Content starts

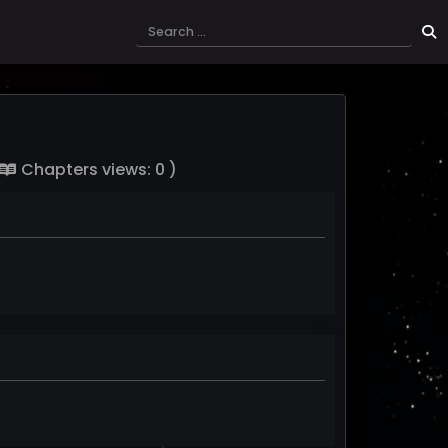
Chapters views: 0 )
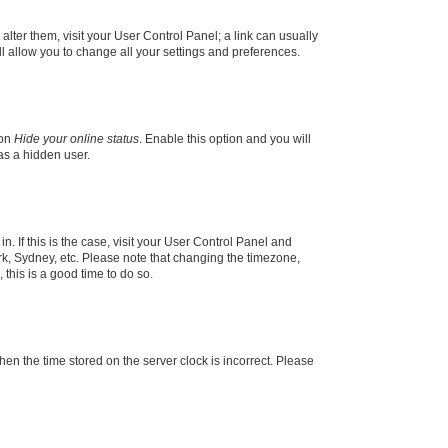
 alter them, visit your User Control Panel; a link can usually
l allow you to change all your settings and preferences.
ion
Hide your online status
. Enable this option and you will
as a hidden user.
in. If this is the case, visit your User Control Panel and
k, Sydney, etc. Please note that changing the timezone,
 this is a good time to do so.
 then the time stored on the server clock is incorrect. Please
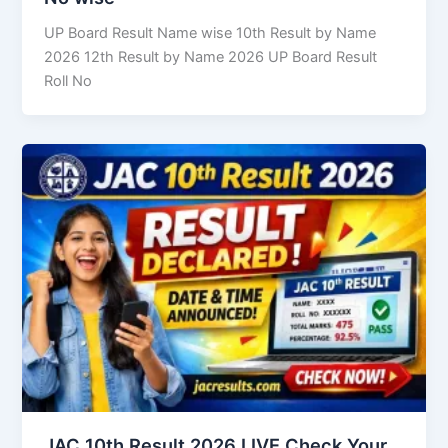
UP Board Result Name wise 10th Result by Name
2026 12th Result by Name 2026 UP Board Result
Roll No
JAC 10th Result 2026 LIVE Check Your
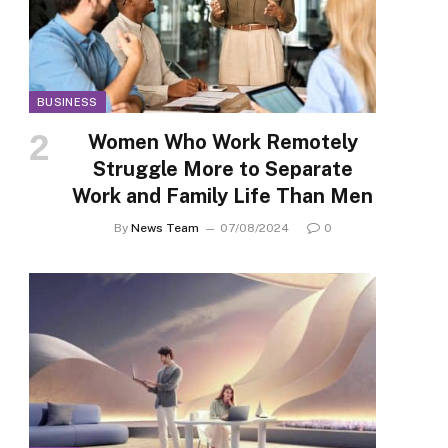
BUSINESS
Women Who Work Remotely
Struggle More to Separate
Work and Family Life Than Men
By
News Team
07/08/2024
0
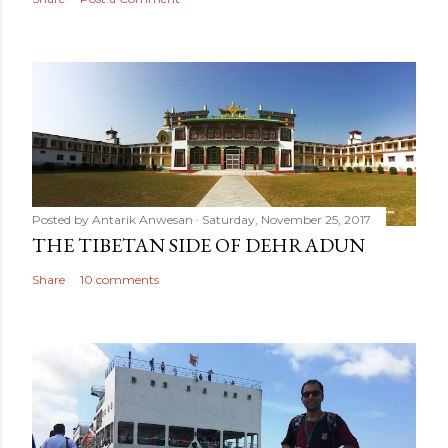
Posted by
Antarik Anwesan
Saturday, November 25, 2017
THE TIBETAN SIDE OF DEHRADUN
Share
10 comments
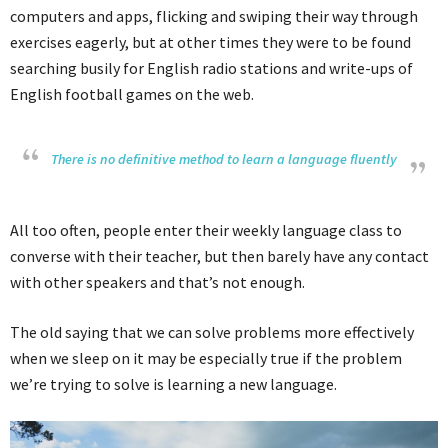
computers and apps, flicking and swiping their way through
exercises eagerly, but at other times they were to be found
searching busily for English radio stations and write-ups of
English football games on the web.
There is no definitive method to learn a language fluently
All too often, people enter their weekly language class to
converse with their teacher, but then barely have any contact
with other speakers and that’s not enough.
The old saying that we can solve problems more effectively
when we sleep on it may be especially true if the problem
we’re trying to solve is learning a new language.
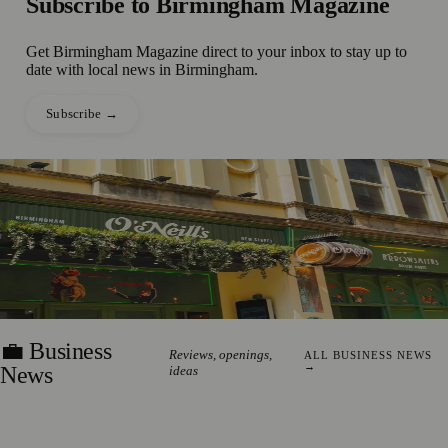
Subscribe to
Birmingham Magazine
Get
Birmingham Magazine
direct to your inbox to stay up to
date with local news in
Birmingham
.
Subscribe →
●
📰 Press Release
£1m Pub Investment Creates 11
Birmingham City Centre Jobs
Read the story →
ERIN HARTLEY
·
29 JULY 2026
💼 Business
Reviews, openings,
ALL BUSINESS NEWS
→
News
ideas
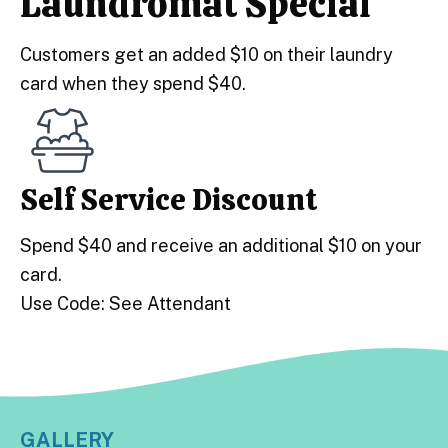
Laundromat Special
Customers get an added $10 on their laundry
card when they spend $40.
Self Service Discount
Spend $40 and receive an additional $10 on your
card.
Use Code: See Attendant
GALLERY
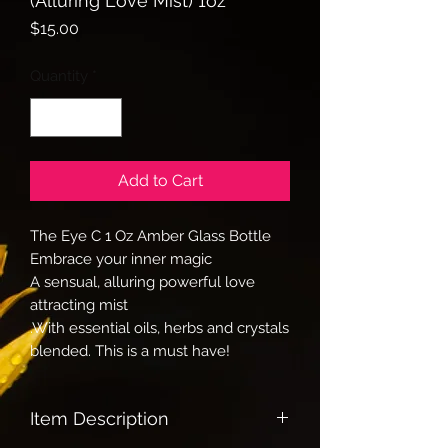
(Alluring Love Mist) 1oz
Price
$15.00
Quantity
*
Add to Cart
The Eye C 1 Oz Amber Glass Bottle
Embrace your inner magic
A sensual, alluring powerful love
attracting mist
.With essential oils, herbs and crystals
blended. This is a must have!
Item Description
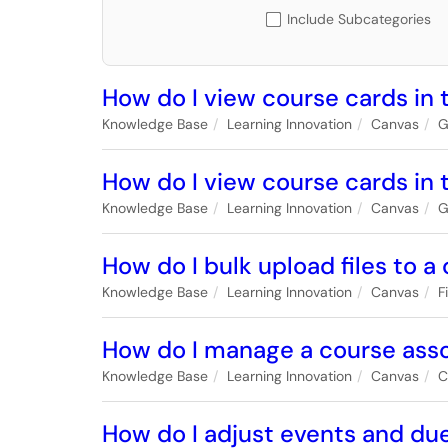
Include Subcategories
How do I view course cards in 
Knowledge Base
Learning Innovation
Canvas
G
How do I view course cards in
Knowledge Base
Learning Innovation
Canvas
G
How do I bulk upload files to a
Knowledge Base
Learning Innovation
Canvas
F
How do I manage a course assoc
Knowledge Base
Learning Innovation
Canvas
C
How do I adjust events and due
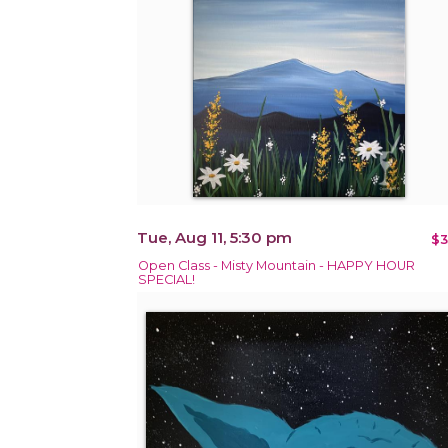
Tue, Aug 11, 5:30 pm
$3
Open Class - Misty Mountain - HAPPY HOUR
SPECIAL!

Content ends

# Task objective
Your answer must be the count of lines in the data that contain "Name", with no added words.

# Solved exercise
2